The decision as to what tank I use has to depend on whether or not I lost Jingles soon and what I plan on doing with Starburst, my newest one. If I do lose Jingles AND I manage to find someone who will take Starburst, then I will onl y have 2 fish and they can easily fit in my 5 gallon. 

I know I want a Crested Gecko for the tank when I move out,so this is a "what if" scenario.


So the main question:

WHAT kinds of fsh set ups can I put in a 10 gallon freshwater (Without a betta)


----------



## thekoimaiden (Oct 19, 2011)

Honestly not too many. And most of the fish that could work are rather delicate, but I can give you a list if you would like. An interesting alternative is a red cherry shrimp colony. They are a lot more interesting to watch than most people realize and you could sell them once the colony gets large enough.


----------



## midwestbetta (Jan 7, 2013)

You can do a lot of things with a 10gal setup. You can do plant tank and guppies, neon tetra or a few angel fish, molly, killies.


----------



## LebronTheBetta (Apr 23, 2012)

Angels would need a 55G at the minimum, and mollies tend to do better in 20Gs and brackish water. What about dwarf puffers? They're pure freshwater and the rule for them is usually 5G per each one. You can only keep girl together, males would fight. Kinda like bettas but puffers. ^.^


----------



## thekoimaiden (Oct 19, 2011)

midwestbetta said:


> You can do a lot of things with a 10gal setup. You can do plant tank and guppies, neon tetra or a few angel fish, molly, killies.

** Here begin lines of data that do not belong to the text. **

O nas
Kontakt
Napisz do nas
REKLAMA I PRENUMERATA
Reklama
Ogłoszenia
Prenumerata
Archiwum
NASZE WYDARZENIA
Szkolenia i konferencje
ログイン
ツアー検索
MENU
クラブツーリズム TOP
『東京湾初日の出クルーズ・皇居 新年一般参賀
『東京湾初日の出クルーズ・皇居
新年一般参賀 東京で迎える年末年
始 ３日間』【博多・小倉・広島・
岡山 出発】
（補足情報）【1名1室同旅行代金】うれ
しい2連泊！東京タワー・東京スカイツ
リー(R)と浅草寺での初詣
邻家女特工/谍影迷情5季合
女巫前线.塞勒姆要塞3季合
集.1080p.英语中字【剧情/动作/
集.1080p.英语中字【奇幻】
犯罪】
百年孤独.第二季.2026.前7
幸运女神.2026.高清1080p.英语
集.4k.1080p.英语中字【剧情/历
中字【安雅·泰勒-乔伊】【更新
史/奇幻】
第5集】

Angelfish? No. They are a large, shoaling cichlid and have the potential to get 10 inches high. Mollies, probably not as they get a few inches long. Maybe some of the smaller killies. A 10 gal is a lot smaller than most people realize. 

LTB had a really good suggestion with dwarf puffers, tho! I know a few friends that keep them and love them!


----------



## djembekah (Feb 13, 2012)

midwestbetta said:


> You can do a lot of things with a 10gal setup.


nope not really



> You can do plant tank and guppies, neon tetra


not really comfortably



> or a few angel fish


absolutely NOT



> molly, killies.


don't know much about either of those but also pretty sure you need a bigger tank for them.

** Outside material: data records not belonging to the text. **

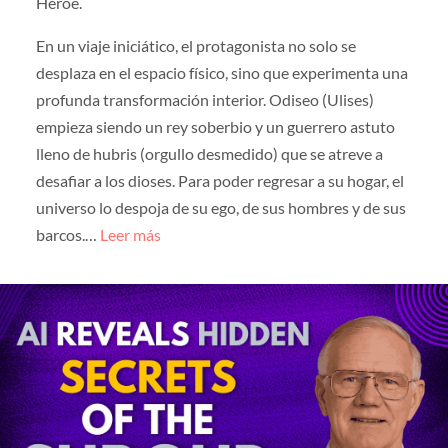
Héroe.
En un viaje iniciático, el protagonista no solo se
desplaza en el espacio físico, sino que experimenta una
profunda transformación interior. Odiseo (Ulises)
empieza siendo un rey soberbio y un guerrero astuto
lleno de hubris (orgullo desmedido) que se atreve a
desafiar a los dioses. Para poder regresar a su hogar, el
universo lo despoja de su ego, de sus hombres y de sus
barcos.…
Leer más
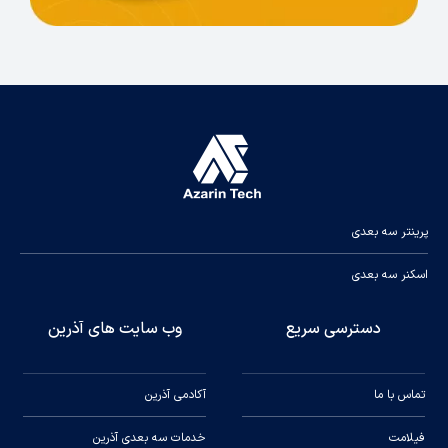
پارامتر های چاپ رزین سخت ایسان:
پرینتر سه بعدی
1- ضخامت لایه: 25 تا 50 میکرون
اسکنر سه بعدی
2- تعداد لایه های کف: 3 تا 5 لایه
3- زمان تابش لایه های کف: 20 تا 30 ثانیه
دسترسی سریع
وب سایت های آذرین
4- زمان تابش استاندارد: 5 تا 10 ثانیه
تماس با ما
آکادمی آذرین
متوسط سرعت Lifting بین 70-80 میلیمتر بر دقیقه
است و متوسط سرعت Retract بین 150 تا 180
فیلامت
خدمات سه بعدی آذرین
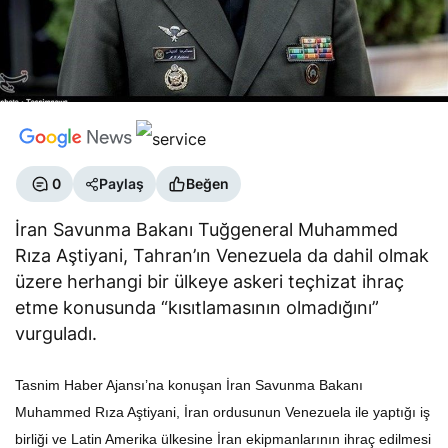
0
Paylaş
Beğen
İran Savunma Bakanı Tuğgeneral Muhammed
Rıza Aştiyani, Tahran’ın Venezuela da dahil olmak
üzere herhangi bir ülkeye askeri teçhizat ihraç
etme konusunda “kısıtlamasının olmadığını”
vurguladı.
Tasnim Haber Ajansı’na konuşan İran Savunma Bakanı
Muhammed Rıza Aştiyani, İran ordusunun Venezuela ile yaptığı iş
birliği ve Latin Amerika ülkesine İran ekipmanlarının ihraç edilmesi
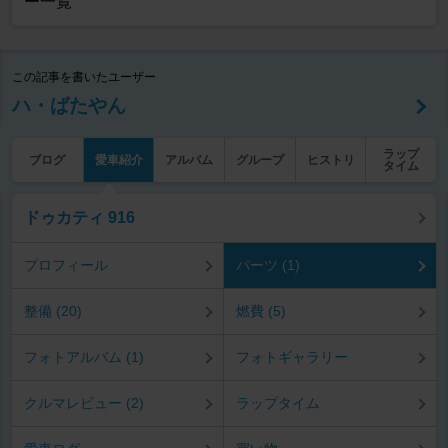
ー一覧
この記事を書いたユーザー
ハ・ばたやん
ラップ
ブログ
愛車紹介
アルバム
グループ
ヒストリ
タイム
ドゥカティ 916
プロフィール
パーツ (1)
整備 (20)
燃費 (5)
フォトアルバム (1)
フォトギャラリー
クルマレビュー (2)
ラップタイム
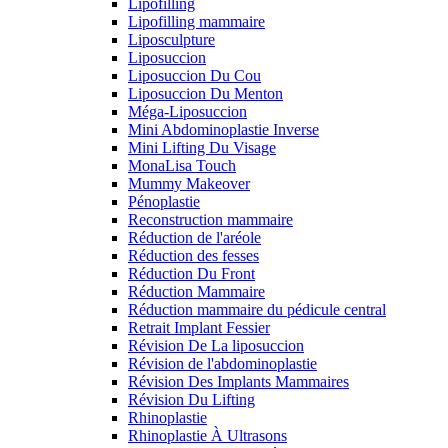
Lipofilling
Lipofilling mammaire
Liposculpture
Liposuccion
Liposuccion Du Cou
Liposuccion Du Menton
Méga-Liposuccion
Mini Abdominoplastie Inverse
Mini Lifting Du Visage
MonaLisa Touch
Mummy Makeover
Pénoplastie
Reconstruction mammaire
Réduction de l'aréole
Réduction des fesses
Réduction Du Front
Réduction Mammaire
Réduction mammaire du pédicule central
Retrait Implant Fessier
Révision De La liposuccion
Révision de l'abdominoplastie
Révision Des Implants Mammaires
Révision Du Lifting
Rhinoplastie
Rhinoplastie À Ultrasons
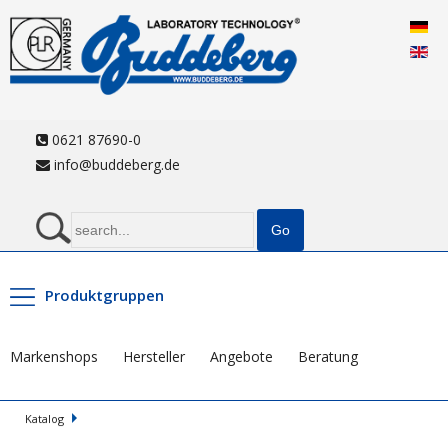
0621 87690-0
info@buddeberg.de
Produktgruppen
Markenshops
Hersteller
Angebote
Beratung
Katalog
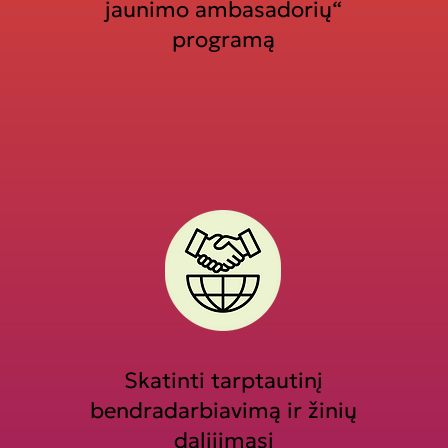
jaunimo ambasadorių“
programą
Skatinti tarptautinį
bendradarbiavimą ir žinių
dalijimąsi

10 gallons is a really small tank in the grand scheme of things. Izzy's suggestion is a good suggestion, shrimp are funny. you could do a single axolotl, if they're legal where you live. 

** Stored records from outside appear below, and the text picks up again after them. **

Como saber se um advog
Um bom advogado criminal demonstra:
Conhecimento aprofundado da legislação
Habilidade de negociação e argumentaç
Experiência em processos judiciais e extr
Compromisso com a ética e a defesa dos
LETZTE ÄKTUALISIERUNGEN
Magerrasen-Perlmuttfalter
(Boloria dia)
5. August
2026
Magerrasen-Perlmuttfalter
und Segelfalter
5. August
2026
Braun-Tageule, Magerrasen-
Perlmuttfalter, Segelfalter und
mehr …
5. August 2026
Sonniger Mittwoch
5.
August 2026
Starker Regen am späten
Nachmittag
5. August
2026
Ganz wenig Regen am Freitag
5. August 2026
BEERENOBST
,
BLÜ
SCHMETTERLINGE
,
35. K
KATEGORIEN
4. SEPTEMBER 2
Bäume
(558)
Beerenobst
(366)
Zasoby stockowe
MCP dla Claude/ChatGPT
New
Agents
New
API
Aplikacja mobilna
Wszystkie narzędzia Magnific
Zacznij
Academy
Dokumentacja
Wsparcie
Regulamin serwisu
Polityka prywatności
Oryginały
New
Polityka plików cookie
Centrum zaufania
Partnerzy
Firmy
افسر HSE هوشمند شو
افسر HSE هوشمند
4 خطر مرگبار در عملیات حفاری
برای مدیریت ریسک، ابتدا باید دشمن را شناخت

Honestly i'd just divide the 10 for the last two boys if it were me.


----------



## Firefly85 (Jul 11, 2012)

Guppies can do fine in a ten gallon, But an endler colony would do even better. Dwarf corys. here is a link of the top ten for the 10gal

http://www.tfhmagazine.com/details/articles/top-10-for-the-10gallon-tank.htm


----------



## LittleBettaFish (Oct 2, 2010)

Killies, sparkling gourami, scarlet badis, liqourice gourami, celestial pearl danios and microdevario kubotai are all fish I have kept that can be housed in the 5-10 gallon range (the schooling fish obviously need a larger tank). 

Killifish are great and a pair can live quite happily in a 5 gallon tank. You could have a whole group of clown killifish in there if you wanted to. I have four of them in a 2.5 gallon space and they are extremely healthy and active. 

Many species that are suitable for nano tanks are quite delicate as mentioned, so you generally need a cycled, established tank before introducing them.


----------